Pelas crianças com doenças incuráveis

Fevereiro 2026 – Intenção do Papa

Rezemos para que as crianças que sofrem de doenças incuráveis e as suas famílias recebam os cuidados médicos e o apoio necessários, sem nunca perderem a força e a esperança.

ORAÇÃO

Senhor Jesus,
que acolhias os mais pequenos nos teus braços
e os abençoavas com ternura,
hoje apresentamos-te as crianças
que vivem com doenças incuráveis.

Os seus corpos frágeis são sinal da tua presença,
e os seus sorrisos, mesmo no meio da dor,
são testemunho do teu Reino.

Pedimos-te, Senhor, que nunca lhes falte
a atenção médica adequada,
o cuidado humano e próximo,
e o apoio de uma comunidade
que acompanha com amor.

Ampara as suas famílias na esperança,
no meio do cansaço e da incerteza,
e faz delas testemunhas
de uma fé que se fortalece na provação.

Abençoa as mãos de médicos,
enfermeiros e cuidadores, para que o seu trabalho
seja sempre expressão de compaixão ativa.

Que o teu Espírito os ilumine
em cada decisão difícil e lhes conceda
paciência e ternura para servirem com dignidade.

Senhor, ensina-nos a reconhecer o teu rosto
em cada criança que sofre.

Que a sua vulnerabilidade
desperte a nossa compaixão
e nos impulsione a cuidar, acompanhar e amar
com gestos concretos de solidariedade.

Faz de nós uma Igreja que,
animada pelos sentimentos do teu Coração,
e movida pela oração e pelo serviço,
saiba amparar a fragilidade
e que, no meio da dor, seja fonte de consolação,
semente de esperança e anúncio de vida nova.

Ámen.

Este mês rezemos para que as crianças que sofrem de doenças incuráveis e as suas famílias recebam os cuidados médicos e o apoio necessários, sem nunca perderem a força e a esperança.

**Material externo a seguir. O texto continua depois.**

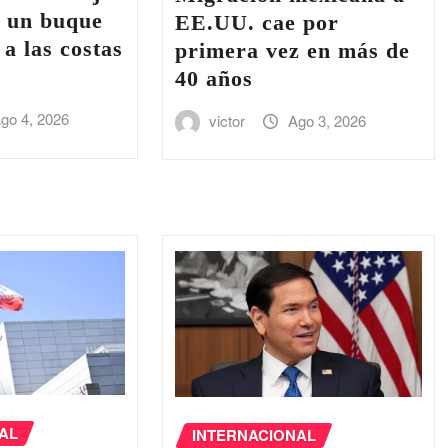
e un buque
EE.UU. cae por
 a las costas
primera vez en más de
40 años
go 4, 2026
victor
Ago 3, 2026
AL
INTERNACIONAL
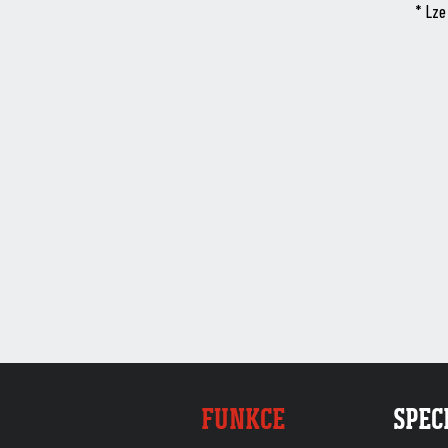
* Lze
FUNKCE
SPEC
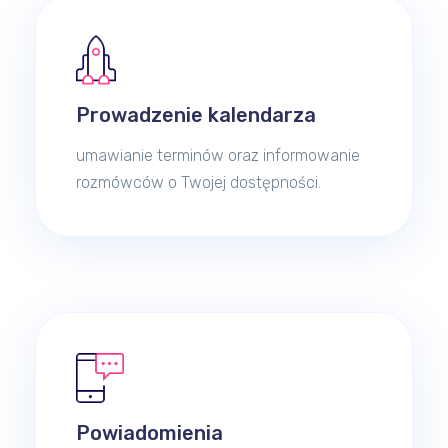
Prowadzenie kalendarza
umawianie terminów oraz informowanie
rozmówców o Twojej dostępności.
Powiadomienia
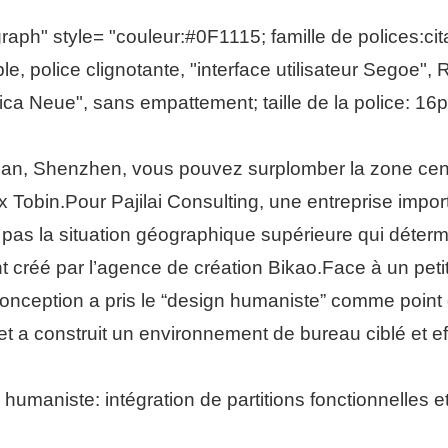
ph" style= "couleur:#0F1115; famille de polices:citati
le, police clignotante, "interface utilisateur Segoe"
ica Neue", sans empattement; taille de la police: 16px
an, Shenzhen, vous pouvez surplomber la zone cen
x Tobin.Pour Pajilai Consulting, une entreprise impo
 pas la situation géographique supérieure qui détermi
t créé par l’agence de création Bikao.Face à un peti
onception a pris le “design humaniste” comme point d
, et a construit un environnement de bureau ciblé et ef
umaniste: intégration de partitions fonctionnelles et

Noutras ocasiões, já rezamos pelos doentes terminais. No entanto, também há doenças e situações muito graves que, sem levarem à morte, se prolongam no tempo, por serem incuráveis.

Estas circunstâncias são especialmente dramáticas para aqueles que estão a começar a sua vida: as crianças e as suas famílias.

Nestes acontecimentos de tanta dor e sacrifício, seria fatal perder a alegria de viver. Porém, com o apoio essencial dos profissionais de saúde e a força de uma comunidade de fé que acompanha com determinação e solidariedade, os seus caminhos de vida abrem-se a novos horizontes e, muitas vezes, transformam-se em testemunho esperançoso da dignidade e vulnerabilidade da nossa condição humana que todos partilhamos.

A doença de uma criança comove-nos de modo profundo e pede que vivamos com compaixão ativa. Também a oração, quando acompanhada de gestos concretos, pode transformar-nos em instrumentos de consolação e esperança.

O amor e a fé não anulam a dor, mas transformam-na em caminho de redenção e comunhão (cfr. Passo 2, «O Caminho do Coração – Acolher e cuidar a fragilidade»).

Ofereçamos o nosso dia por uma criança doente e não passemos ao lado do sofrimento. Que o nosso olhar, os nossos sentimentos e as nossas palavras sejam de compaixão e respeito por todos os que enfrentam doenças graves.

ATITUDES

Acompanhar com o coração
Oferece o teu dia por uma criança doente: «Senhor, que o que eu viver hoje acompanhe aqueles que sofrem em silêncio».

Cuidar com ternura nas pequenas coisas
Cuida dos que te rodeiam com gestos simples. Escuta. A proximidade é remédio para a alma.

Educar o olhar
Não passes ao lado do sofrimento. Olha com compaixão e fala com respeito daqueles que enfrentam doenças graves.

Colaborar com o que for possível
Junta-te a campanhas de solidariedade ou apoia uma família necessitada com palavras, gestos ou donativos.

Conservar a esperança
Ao terminar o dia, reza: «Senhor, eu descanso. Permanece com quem, esta noite, continua a lutar».